* [TASK TO CARRY OUT] Look through the entries below for the string "juli", and copy each line where it is found.

── DATA FOR REVIEW

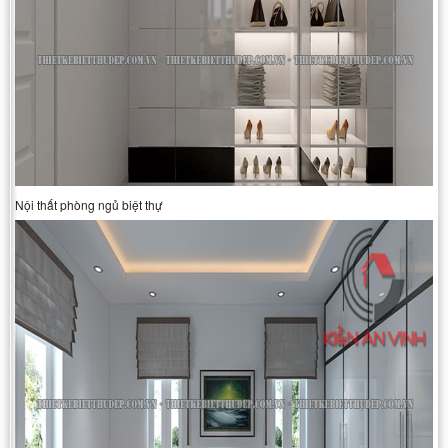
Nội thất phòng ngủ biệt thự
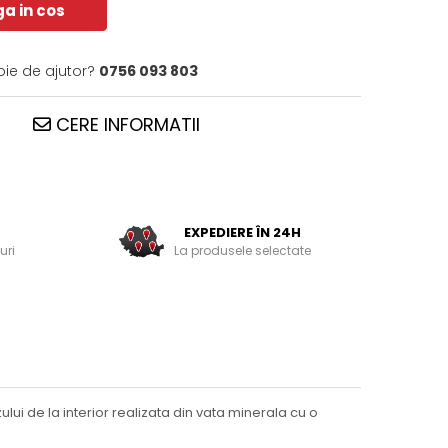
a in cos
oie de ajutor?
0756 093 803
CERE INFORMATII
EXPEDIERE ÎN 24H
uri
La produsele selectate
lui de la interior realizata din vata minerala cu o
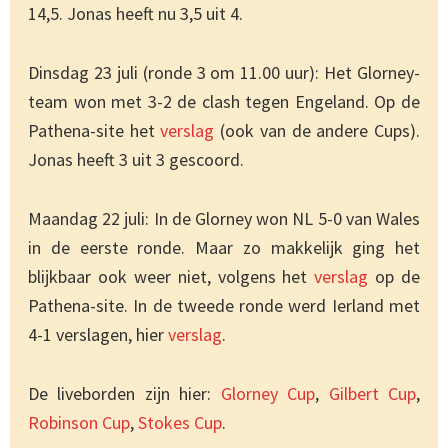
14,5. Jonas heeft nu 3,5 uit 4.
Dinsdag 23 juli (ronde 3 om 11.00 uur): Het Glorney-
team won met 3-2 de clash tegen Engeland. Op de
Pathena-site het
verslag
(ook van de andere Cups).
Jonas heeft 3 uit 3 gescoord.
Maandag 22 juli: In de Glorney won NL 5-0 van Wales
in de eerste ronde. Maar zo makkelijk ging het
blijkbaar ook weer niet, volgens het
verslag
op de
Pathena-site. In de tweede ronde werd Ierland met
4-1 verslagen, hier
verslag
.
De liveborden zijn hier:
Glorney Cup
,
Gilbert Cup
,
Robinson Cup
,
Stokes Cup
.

────

* [EXERCISE SOLUTION]
Dinsdag 23 juli (ronde 3 om 11.00 uur): Het Glorney-
Maandag 22 juli: In de Glorney won NL 5-0 van Wales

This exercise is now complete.